To those Ebony subscribers waiting for their March issue to arrive — it’s not coming.
That’s because Chicago-based Johnson Publishing created a combined March-April issue while it worked to renegotiate higher rates from advertisers.
Subscribers did not receive notice and no adjustments will be made to their rates, according to Johnson Publishing CEO Desiree Rogers, who said the combined issue is being printed for distribution in the next two weeks.
“A double issue counts as two issues,” Rogers said.
Ebony, a monthly lifestyle magazine targeting African-Americans, regularly produces a December-January issue. Folding March into April, however, was a first under Rogers, who said it was driven by an ongoing initiative to boost the magazine’s ad rates for 2015.
“We had not completed our negotiations with our clients, and so we felt that rather than accepting lower rates, we felt that it was prudent to move forward with a double issue,” Rogers said.
Rogers said that all of Ebony’s advertisers are on board with the higher rates and production on the May issue is underway. But the sudden decision to combine the March and April issues comes during a tumultuous time for the magazine, which lost its editor last month and saw its ad revenue decline sharply in 2014.
“It’s not a good sign. It’s not a sign of strength,” said John Harrington, a magazine industry analyst. “But it’s not an unusual strategy.”
Consumer magazine industry revenues in North America have been flat at about $25 billion since 2009, according to research firm Statista. Digital growth has kept pace with print revenue declines, but “tremendous pressure and competition” to adapt to the new media landscape has led a number of magazine publishers to reduce frequency to save printing and distribution costs, Harrington said.
Johnson Publishing’s own Jet magazine reduced print frequency from weekly to about every three weeks before transitioning to an all-digital format in June 2014. Jet had a circulation of 720,000 and an annual subscription rate of $19.99 when it published its final print edition. A Jet digital app rolled out in July and was shelved three months later amid billing issues.

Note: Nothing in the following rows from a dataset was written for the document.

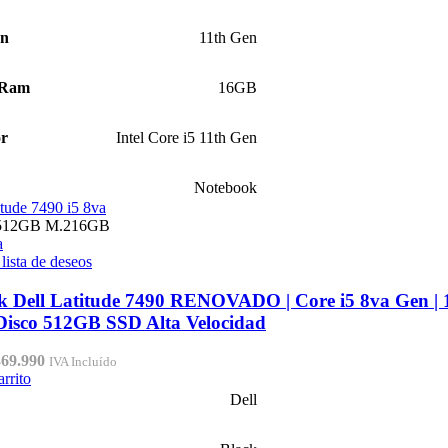
ón
11th Gen
 Ram
16GB
or
Intel Core i5 11th Gen
Notebook
512GB M.2
16GB
a
 lista de deseos
k Dell Latitude 7490 RENOVADO | Core i5 8va Gen |
isco 512GB SSD Alta Velocidad
El
369.990
IVA Incluído
ecio
precio
arrito
iginal
actual
Dell
a:
es:
29.990.
$369.990.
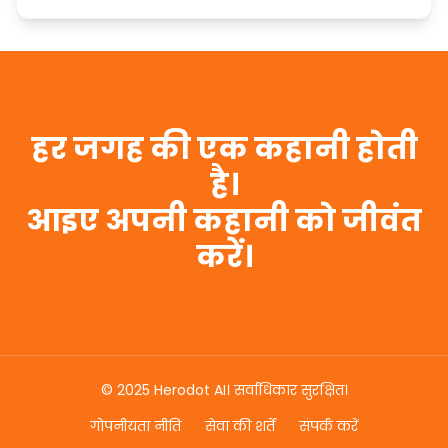
हर जगह की एक कहानी होती
है।
आइए अपनी कहानी को जीवंत
करें।
© 2025 Herodot AI। सर्वाधिकार सुरक्षित।
गोपनीयता नीति
सेवा की शर्तें
संपर्क करें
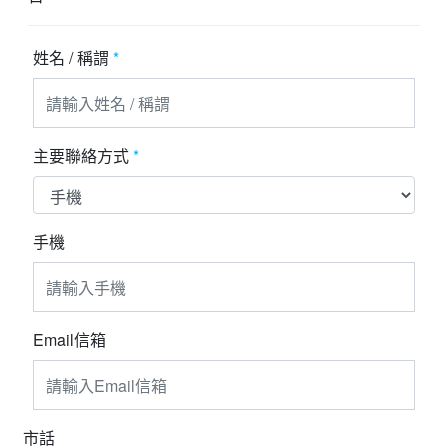
夯講座
姓名 / 稱謂
*
自由行
主要聯絡方式
*
手機
Email信箱
市話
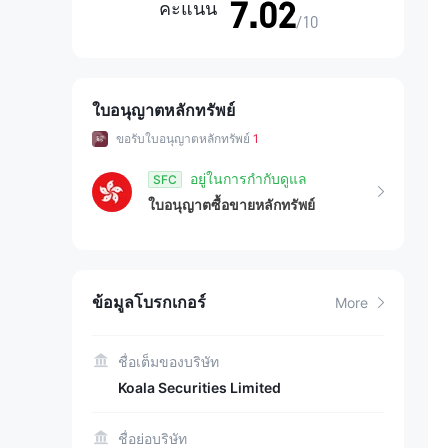
7.02
คะแนน
/10
ใบอนุญาตหลักทรัพย์
ขอรับใบอนุญาตหลักทรัพย์
1
อยู่ในการกำกับดูแล
SFC
ใบอนุญาตซื้อขายหลักทรัพย์
ข้อมูลโบรกเกอร์
More
ชื่อเต็มของบริษัท
Koala Securities Limited
ชื่อย่อบริษัท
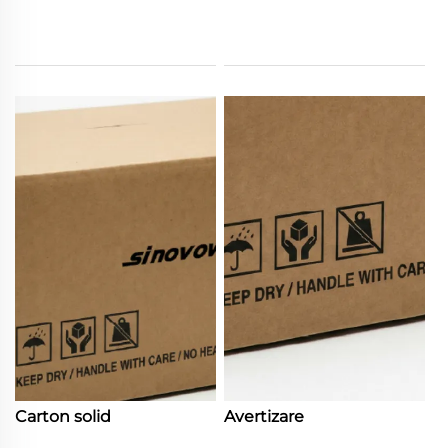
Carton solid
Avertizare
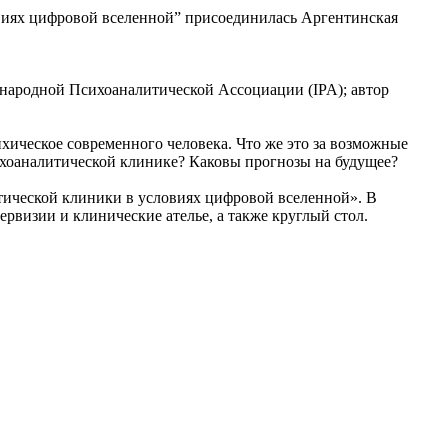
виях цифровой вселенной” присоединилась Аргентинская
народной Психоаналитической Ассоциации (IPA); автор
ическое современного человека. Что же это за возможные
хоаналитической клинике? Каковы прогнозы на будущее?
ической клиники в условиях цифровой вселенной». В
рвизии и клинические ателье, а также круглый стол.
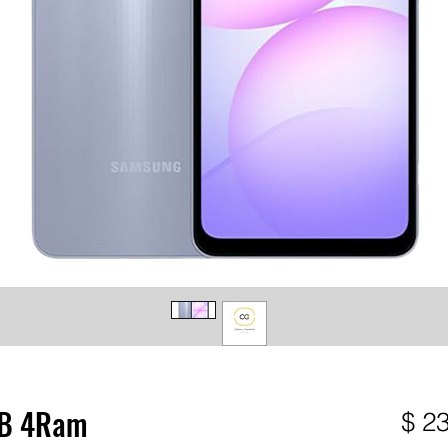
GB 4Ram
$ 2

Ebony has a total average monthly circulation of 1.26 million through December, a 1.2 percent year-over-year decline, according to the Alliance for Audited Media. Newsstand sales dropped 35 percent during the period.
Advertising revenue at Ebony was down 24 percent last year, according to Standard Media Index. Standard Media Index monitors ad spending through data obtained from five of the six largest advertising holding companies, as well as leading independent agencies.
Rogers said the ad revenue decline at Ebony was 8 percent last year, but has made a priority of increasing advertising rates this year to reverse the downward trend.
The former social secretary under President Barack Obama, Rogers has been leading Johnson Publishing since 2010. In January, she said the company was looking to sell its historic photo archives, valued at $40 million, in an effort to raise much-needed capital. Rogers said last week it will be a “lengthy process.”
Also on Rogers’ plate is finding a replacement for Ebony editor Mitzi Miller, who stepped down last month to pursue television and film projects. The March-April issue was put together by the “bench team,” Rogers said, which is working together on the upcoming May issue as well.
Hiring a new editor will take up to 60 days, with in-house candidates getting the first look, Rogers said. The new editor will have to focus on fully integrating the digital and print sides of the business.
Rogers said the decision to skip the March issue had nothing to do with an editorial staff in transition and everything to do with raising what she called Ebony’s below-market advertising rates. While Rogers acknowledged some subscribers have called to complain about the missing issue, she said the nearly 70-year-old magazine is ready to move forward.
“I think it was a good business decision,” Rogers said.